Heading back to Rome was long haul, so we decided to add stops in Rimini and Pescara to break the journey. The east coast of Italy is vast with long stretches of beach and what struck me most was the amount of abandoned hotel buildings. It was astonishing to see hotel and apartment buildings stand vacant and derelict. We just wanted to jump in and renovate these building that seemingly (to us) offered huge potential.
In Rimini we stayed at Hotel Kursaal right on the beach offering amazing views. The weather was not great so we mostly used this as a refresher stop. There are however tourist attractions like the Guaita fortress and historic old town.
On route to Rimini, we visited San Marino, which is in fact not part of Italy, but rather owned by The Vatican.
Pescara is a small coastal town and with the weather still gloomy and us tired from driving most of the day, we headed straight to our roof top accommodation, Pescara House located on the beach with amazing views. It was self-catering so we decided to cook our own dinner after a visit to the local supermarket. Traveling through Italy you will soon notice how much money you spend on going to the toilet. At €1 per visit, I was spending up to €8 a day, which is why I’m amazed that for €5 we could buy a liter of decent red wine, arrabiata pasta sauce and tortellini. Go figure! We enjoyed our home cooked dinner watching rain clouds rolling in over a turbulent sea.

Rome - Italy

As they say, “All roads lead to Rome” and with so much to do in this amazing city we recommend a minimum of two days. A two day Hop on Hop off pass is the best way to get to see everything.

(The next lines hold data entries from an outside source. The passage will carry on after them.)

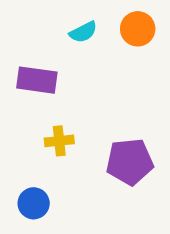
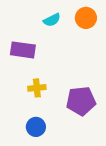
blue circle: (34, 203) -> (36, 127), moved

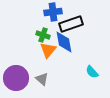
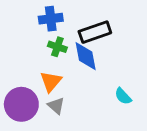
blue cross: (53, 12) -> (51, 19), moved
orange triangle: (48, 50) -> (51, 82), moved

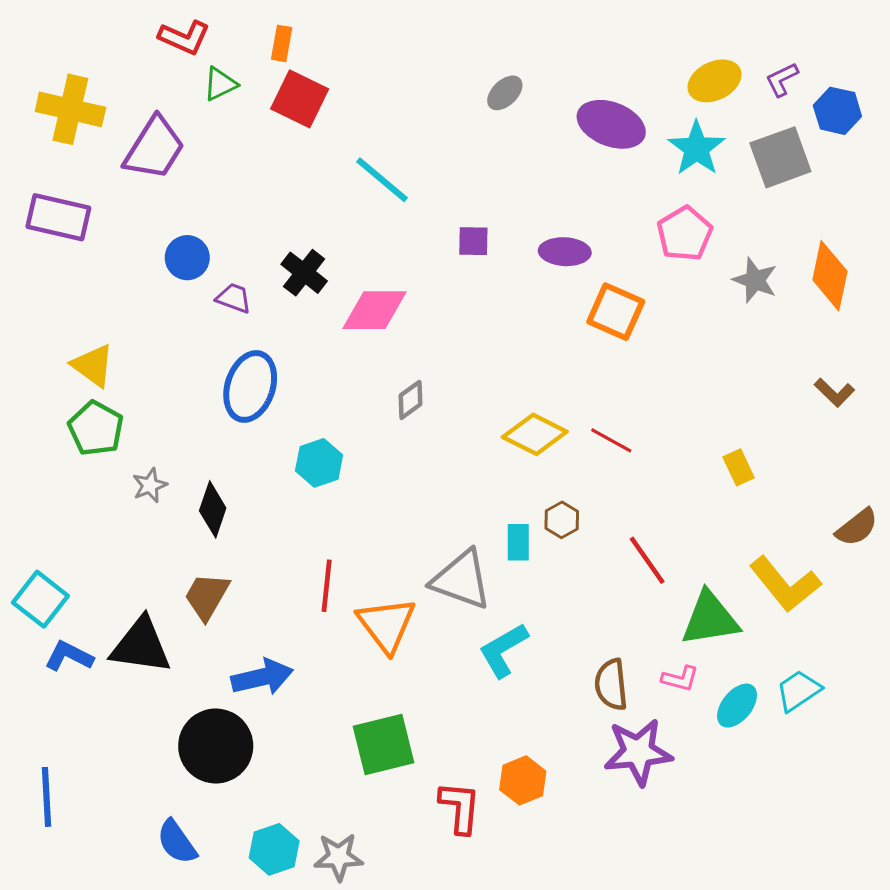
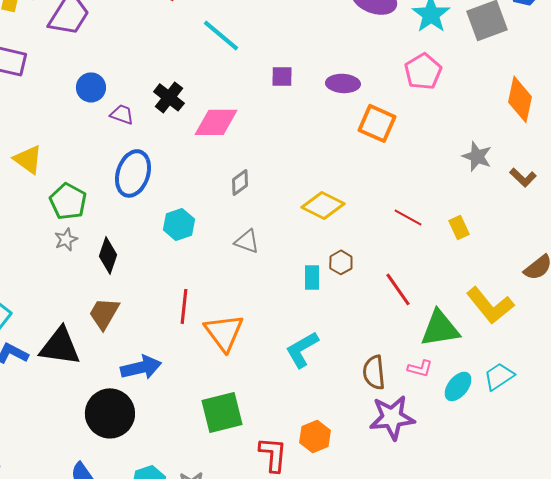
gray star: (755, 280) -> (477, 156), moved
green pentagon: (96, 428) -> (68, 201), moved
red line: (611, 440) -> (408, 217), moved
gray triangle: (461, 580) -> (247, 241), moved, size x0.6

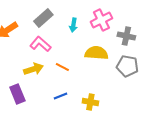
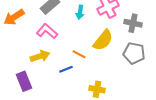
yellow semicircle: (96, 53) -> (103, 40), turned 125
orange line: (62, 67) -> (79, 54), moved
blue line: (60, 96) -> (66, 69), moved

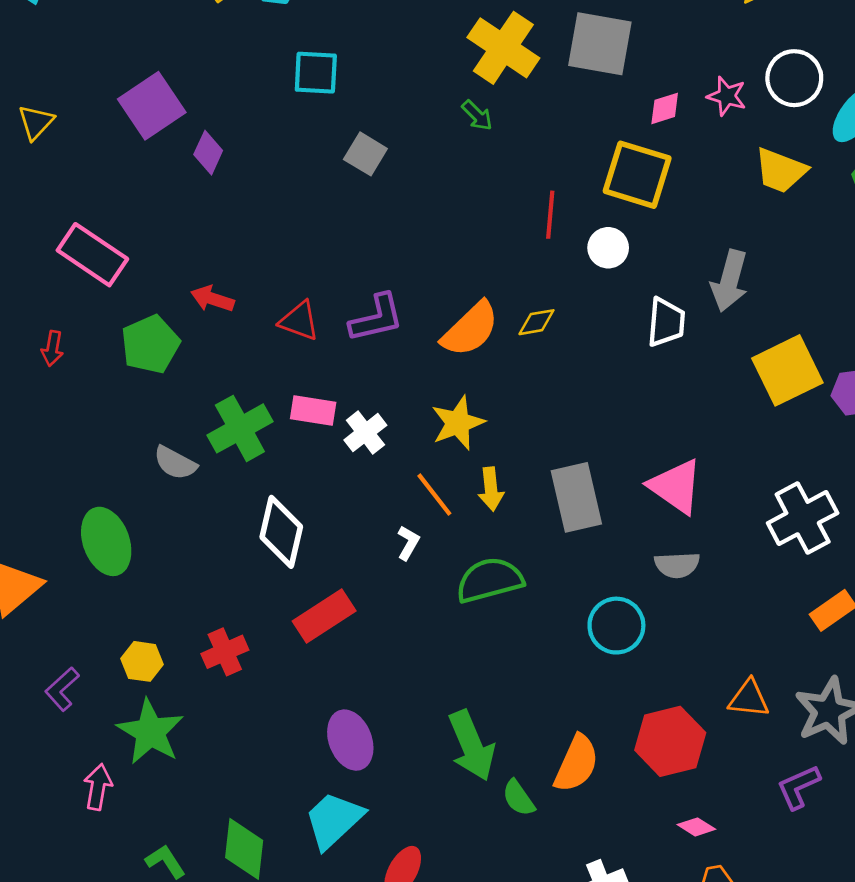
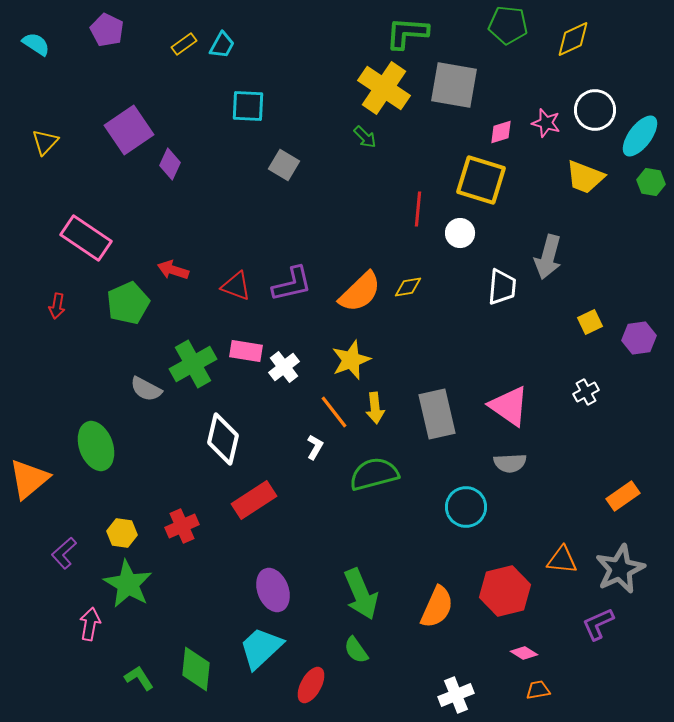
yellow square: (787, 370) -> (590, 322), size x0.5
white cross: (803, 518) -> (586, 392), moved, size x0.5
green semicircle: (519, 798) -> (356, 650), moved

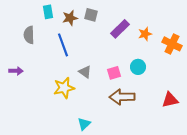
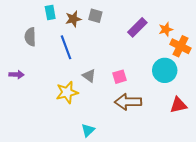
purple rectangle: (120, 29) -> (137, 27), moved
orange star: (145, 34) -> (166, 29), moved
cyan circle: (138, 67) -> (165, 70), moved, size x1.5

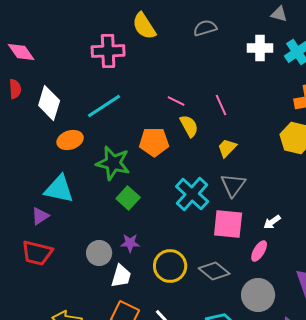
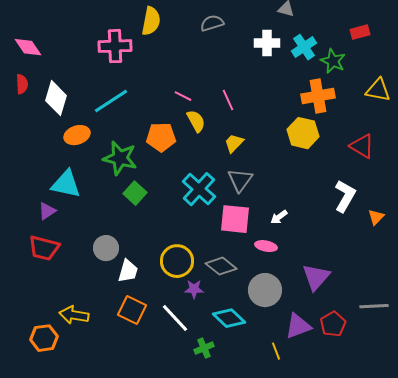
yellow semicircle: (144, 26) -> (151, 21), turned -136
purple star: (130, 243) -> (194, 289), moved
pink ellipse: (259, 251) -> (266, 246), turned 70

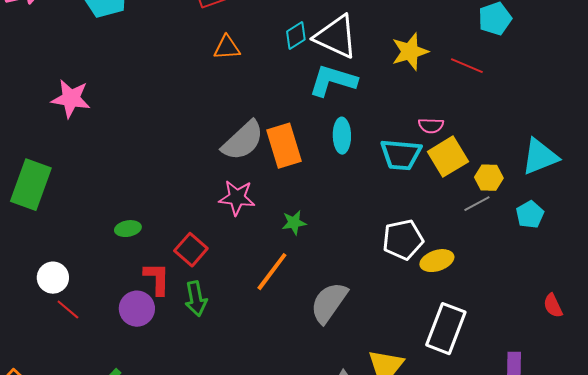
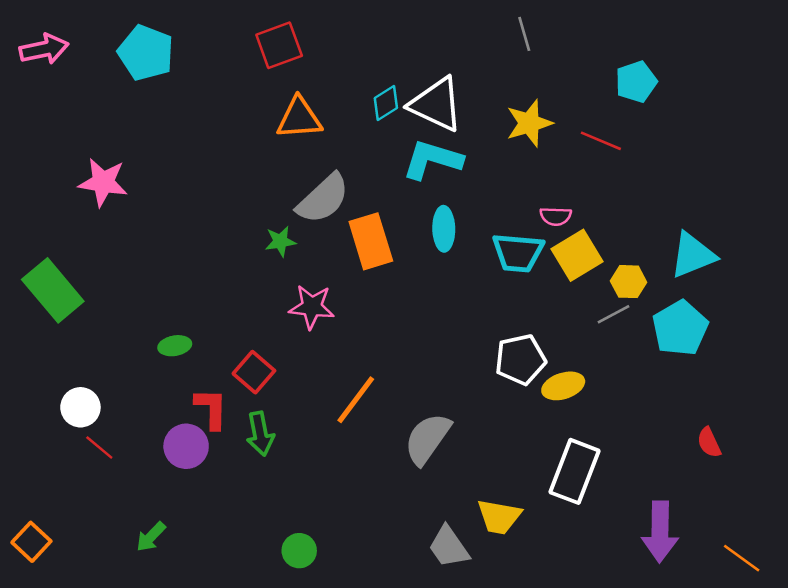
orange triangle: (227, 48) -> (299, 118), size x1.4
gray semicircle: (243, 141) -> (323, 199), moved
green rectangle: (31, 185) -> (53, 290), turned -60
cyan pentagon: (530, 215) -> (680, 328), size x1.6
green star: (294, 223) -> (280, 241), moved

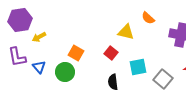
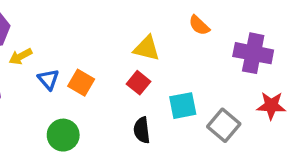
yellow triangle: (126, 32) -> (147, 48), moved
blue triangle: (39, 67) -> (48, 79), moved
green circle: (65, 72) -> (63, 135), moved

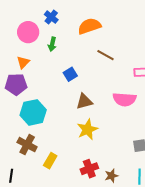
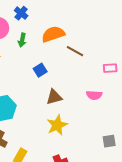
orange semicircle: (89, 26) -> (53, 34), moved
pink semicircle: (124, 99) -> (94, 95), size x0.7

From the Colosseum, the Sistine Chapel, the Vatican, St Peter’s Basilica, the Spanish Steps and Trevi Fountain. We went to the Vatican but the queue to see the Sistine Chapel was just ridiculous, even for winter, so we opted to only see St Peter’s Basilica.
In season the queues to most places can be can be hectic, so it’s advisable to splash out a little extra and pre-book your “skip the line” tickets. Afterall, who wants to spend the majority of their vacation standing in queues?
We stayed at the Villa San Lorenzo Maria Hotel which was ideally located close to a metro and offered an authentic styled room and free parking. There was also a great breakfast, but the surrounding area looked a bit dodgy, but don’t be put off by that.

Top Attractions in Italy

We just LOVE Italy! Our wish for every time that we tossed a coin into Trevi Fountain was to return.
In the words of the composer Guiseppe Verdi, “You may have the world if I may have Italy”.
Italy is not a country you visit once.